O governo de Modi e suas medidas de “apoio" aos agricultores e fazendeiros vendidas como uma contribuição para o avanço e a desburocratização para o setor eram na verdade um "presente de Odisseu". Foram, portanto, rejeitadas porque de fato aumentariam em momento posterior a situação de penúria em que vivem. A aparente oferta de uma saída que permitiria vender os produtos do campo diretamente e para mais compradores tiraria o pouco apoio que ainda lhes é concedido e abriria uma porta para que fossem explorados por grandes empresas e corporações do agronegócio. Com essas proteções sendo descartadas, incluindo a garantia de mercados com base no governo e em estruturas que estabeleçam preços mínimos para os produtos, pouco restaria para impedir as grandes empresas agrícolas da Índia de terem o controle do mercado, tornando-os completamente submissos e dependentes. (Nitish Pahwa)3.

A massa de pobres de um lado e, do outro, os enormes lucros das empresas, especialmente as multinacionais estadunidenses por meio da exploração sem precedentes de uma mão de obra quase escravizada é o quadro atual da economia indiana. Os Estados Unidos são o quarto maior investidor na Índia. Não por menos a proximidade que sempre teve o bilionário presidente Trump dos EUA com Modi, que sempre elogiou abertamente a política do correligionário norte-americano e seu discurso de querer fazer uma América “grande novamente” independente do que isso significasse de mal para o mundo. Em resposta a seus elogios e alinhamento, Trump cultivou um discurso anti-muçulmano e enalteceu o trabalho de Modi. "Uma coisa deve ficar clara para os trabalhadores e oprimidos aqui no ventre da besta: na Índia, como aqui, há uma batalha entre duas forças de classe antagônicas.

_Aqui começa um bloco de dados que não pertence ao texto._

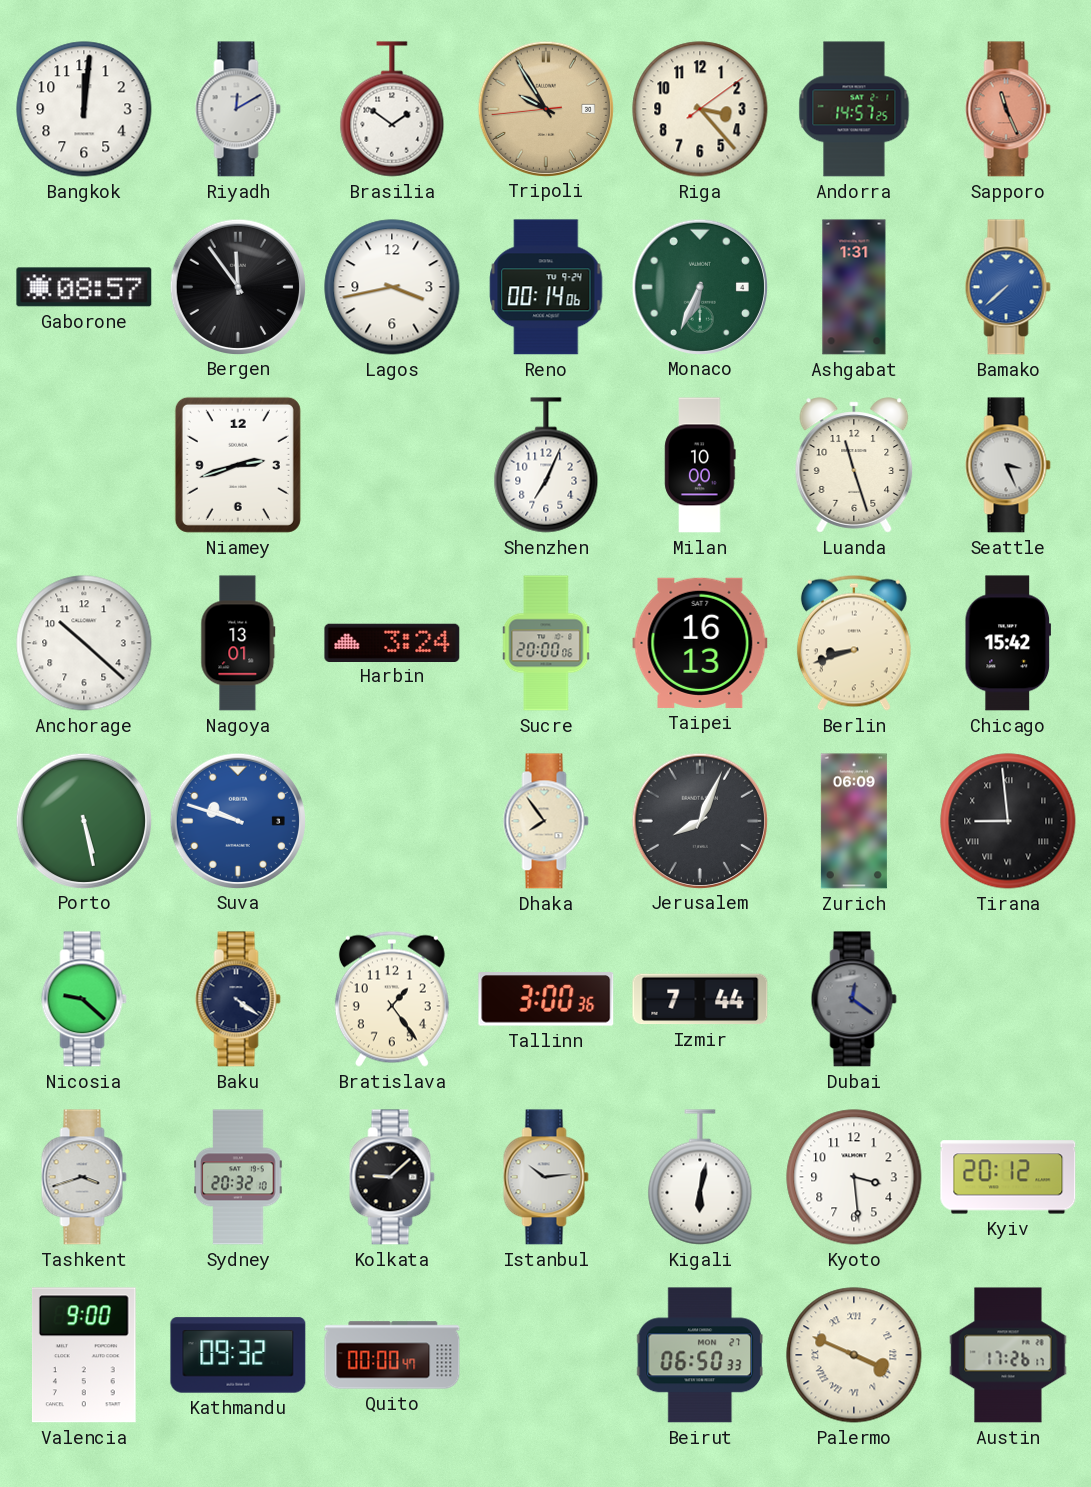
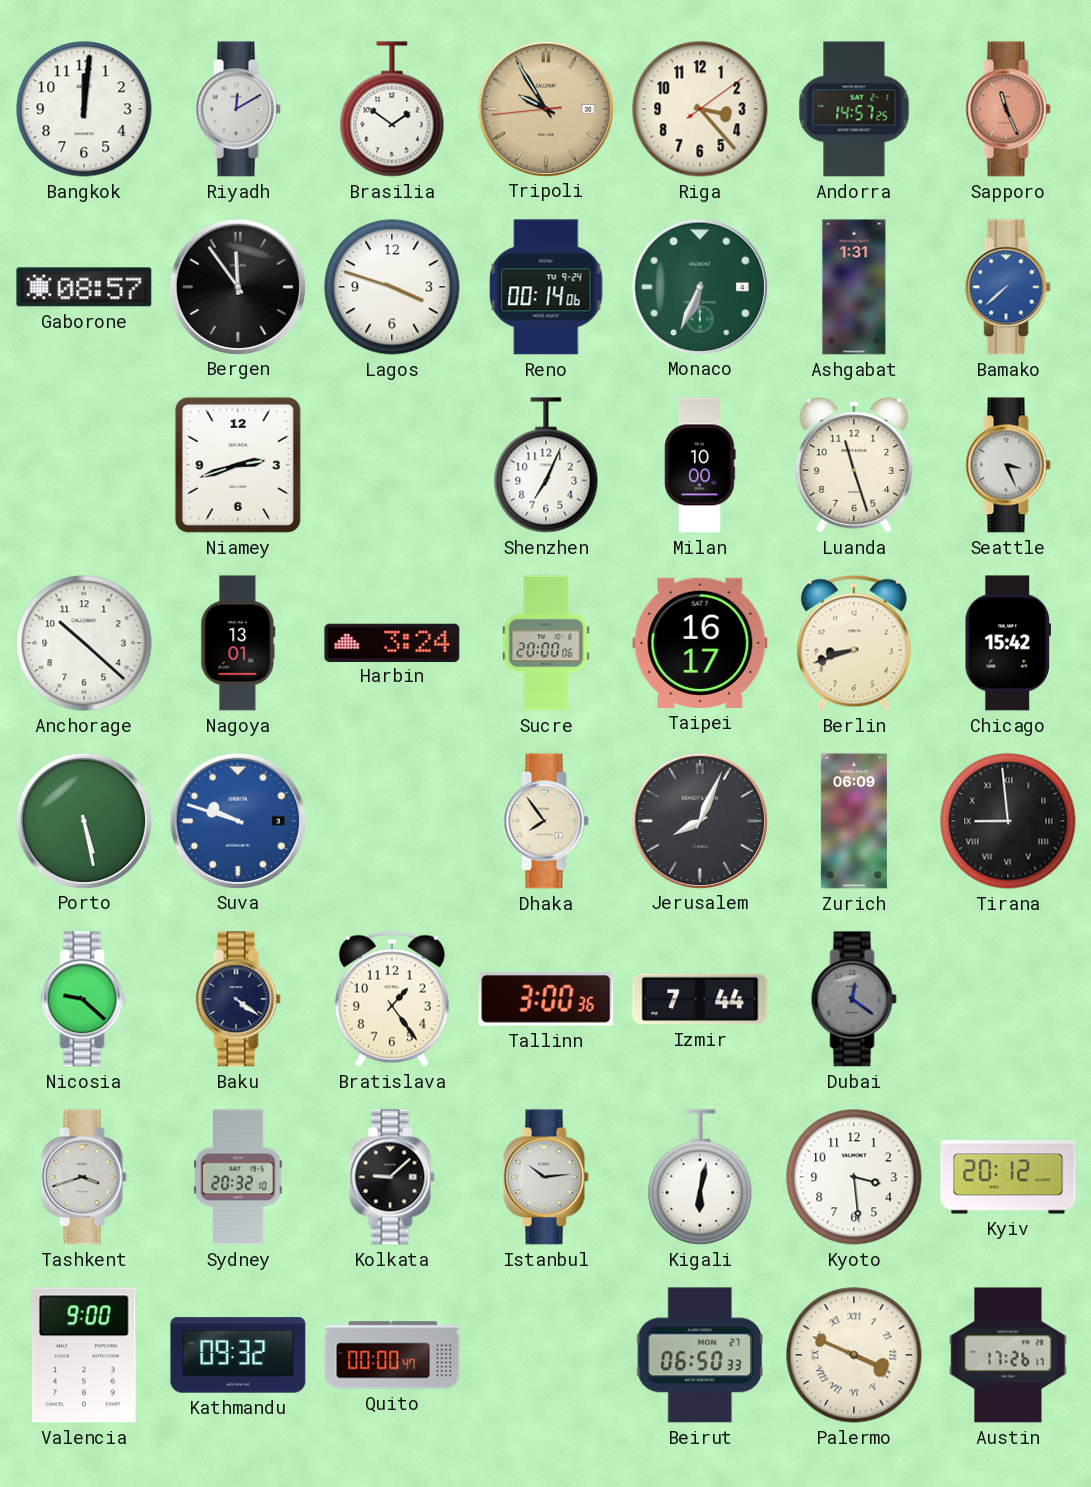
Lagos: 3:43 -> 3:48
Taipei: 16:13 -> 16:17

Nossa luta é ao lado dos 250 milhões de trabalhadores, camponeses e estudantes que fecharam seu país em 8 de janeiro.”(Martha Grevatt)4. 

250 milhões de pessoas protestando e em greve é um número gigante que não pode ser ignorado, nem mesmo na superpovoada Índia. A sua mega dimensão pode ser medida ao se comparar com protestos que tiveram repercussão mundial e reuniram grandes contingentes em diferentes países, a exemplo da manifestação contra o presidente americano George W. Bush de invadir o Iraque em 2003 que reuniu de 10 a 15 milhões de pessoas em mais de 600 cidades em todo o mundo e dos protestos gerados pela brutalidade policial contra os negros nos EUA que tiveram a participação de até 26 milhões de pessoas somente naquele país, culminando com o movimento contra a discriminação “Black Lives Matter - Vidas Negras Importam”. (Nitish Pahwa)5.

O movimento grevista na Índia continua e resiste aos ataques do governo. Em 3 de fevereiro, os agricultores prometeram fortalecer o protesto, se necessário, até conseguir derrubar o atual governo, caso as leis agrícolas não sejam revogadas, mesmo já tendo sido, temporariamente, suspensa a sua implementação. Apesar de ser um governo chefiado por um Primeiro-Ministro que vem se provando cada vez mais truculento, sem se utilizar de diplomacia ou demonstrar qualquer respeito com os movimentos populares, ao contrário do que se espera para aquela que é considerada a maior democracia do mundo, não significa que o povo indiano abra facilmente mão de suas lutas em defesa do pouco que lhes resta em soberania agrária e direitos trabalhistas. 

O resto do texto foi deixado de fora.